Molecular and Cellular Biology ◽

10.1128/mcb.17.8.4877 ◽

1997 ◽

Vol 17 (8) ◽

pp. 4877-4882 ◽

Cited By ~ 131

Author(s):

V V Ogryzko ◽

P Wong ◽

B H Howard

Keyword(s):

Mammalian Cells ◽

Simian Virus 40 ◽

Simian Virus ◽

T Antigen ◽

S Phase ◽

In Vivo Studies ◽

Nuclear Antigen ◽

Phase Progression

The p21(WAF1/CIP1/sdi1) gene product (WAF1) inhibits DNA replication in vitro (J. Chen, P. Jackson, M. Kirschner, and A. Dutta, Nature 374:386-388, 1995; S. Waga, G. Hannon, D. Beach, and B. Stillman, Nature 369:574-578, 1994), but in vivo studies on the antiproliferative activity of WAF1 have not resolved G1-phase arrest from potential inhibition of S-phase progression. Here, we demonstrate that elevated WAF1 expression can retard replicative DNA synthesis in vivo. The WAF1-mediated inhibitory effect could be antagonized by cyclin A, cyclin E, or the simian virus 40 small-t antigen with no decrease in the levels of WAF1 protein in transfected cells.
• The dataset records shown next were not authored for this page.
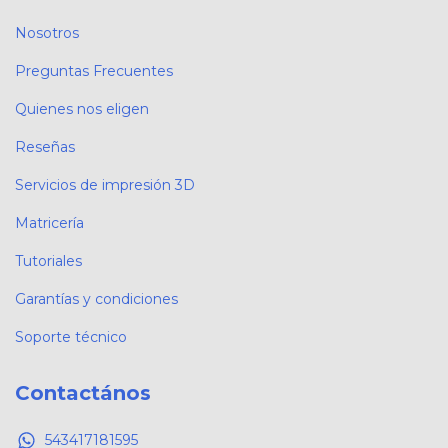
Nosotros
Preguntas Frecuentes
Quienes nos eligen
Reseñas
Servicios de impresión 3D
Matricería
Tutoriales
Garantías y condiciones
Soporte técnico
Contactános
543417181595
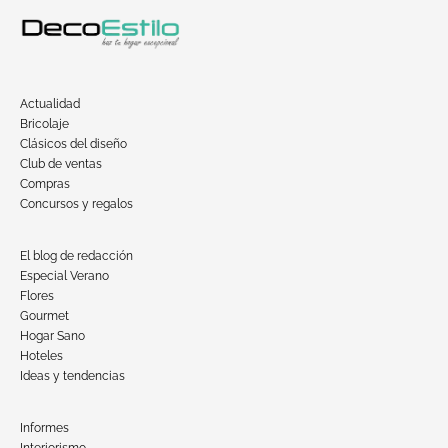
Actualidad
Bricolaje
Clásicos del diseño
Club de ventas
Compras
Concursos y regalos
El blog de redacción
Especial Verano
Flores
Gourmet
Hogar Sano
Hoteles
Ideas y tendencias
Informes
Interiorismo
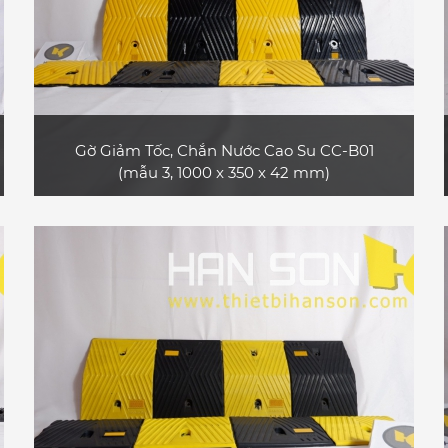
Gờ Giảm Tốc, Chắn Nước Cao Su CC-B01
(mẫu 3, 1000 x 350 x 42 mm)
Sản phẩm gờ giảm tốc cao su CC-B01 (mẫu
3, loại dài 1 m) bền và đẹp, bề mặt có các dải
phản quang, phù hợp dùng cho xe máy, xe ô
tô con, xe tải nhỏ
XEM CHI TIẾT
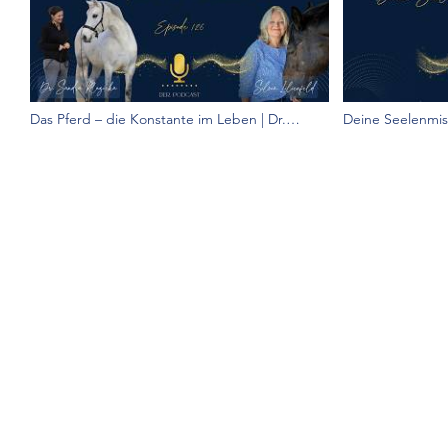
Das Pferd – die Konstante im Leben | Dr.
Deine Seelenmiss
Sandra Ruzicka und Silvia
Frederike Sophi
NEWSLETTE
AKT
ividus-thp.de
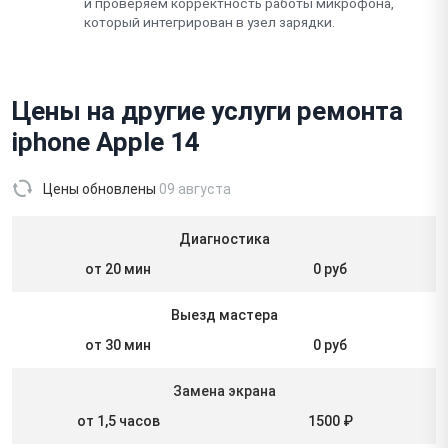
и проверяем корректность работы микрофона,
который интегрирован в узел зарядки.
Цены на другие услуги ремонта
iphone Apple 14
Цены обновлены
09 августа
Диагностика
от 20 мин
0 руб
Выезд мастера
от 30 мин
0 руб
Замена экрана
от 1,5 часов
1500 ₽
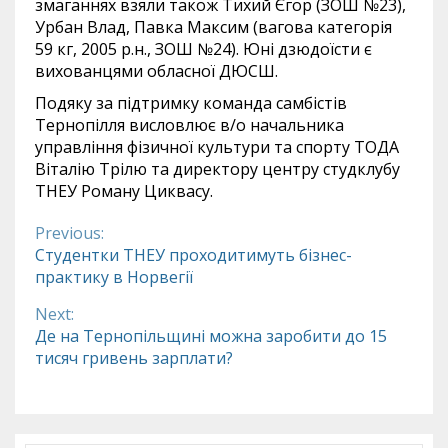
змаганнях взяли також Тихий Єгор (ЗОШ №23),
Урбан Влад, Павка Максим (вагова категорія
59 кг, 2005 р.н., ЗОШ №24). Юні дзюдоїсти є
вихованцями обласної ДЮСШ.
Подяку за підтримку команда самбістів
Тернопілля висловлює в/о начальника
управління фізичної культури та спорту ТОДА
Віталію Трілю та директору центру студклубу
ТНЕУ Роману Циквасу.
Previous:
Continue
Студентки ТНЕУ проходитимуть бізнес-
практику в Норвегії
Reading
Next:
Де на Тернопільщині можна заробити до 15
тисяч гривень зарплати?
Proliferating-cell nuclear antigen (PCNA) overexpression was neither necessary nor sufficient to antagonize WAF1 action. Expression of the N-terminal domain of WAF1, responsible for cyclin-dependent kinase (CDK) interaction, had the same effect as full-length WAF1, while the PCNA binding C terminus exhibited modest activity. We conclude that S-phase progression in mammalian cells is dependent on continuing cyclin and CDK activity and that WAF1 affects S phase primarily through cyclin- and CDK-dependent pathways.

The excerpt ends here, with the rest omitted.